> [DATA IN THIS EXERCISE]
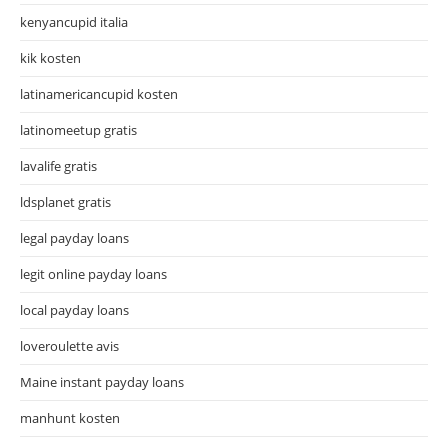
kenyancupid italia
kik kosten
latinamericancupid kosten
latinomeetup gratis
lavalife gratis
ldsplanet gratis
legal payday loans
legit online payday loans
local payday loans
loveroulette avis
Maine instant payday loans
manhunt kosten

> [TASK INSTRUCTIONS] Produce an exact transcription of the lines from the one containing "latinomeetup gratis" through the end of the records, both included, and no other lines.

> [SOLUTION FOR THIS EXERCISE]
latinomeetup gratis
lavalife gratis
ldsplanet gratis
legal payday loans
legit online payday loans
local payday loans
loveroulette avis
Maine instant payday loans
manhunt kosten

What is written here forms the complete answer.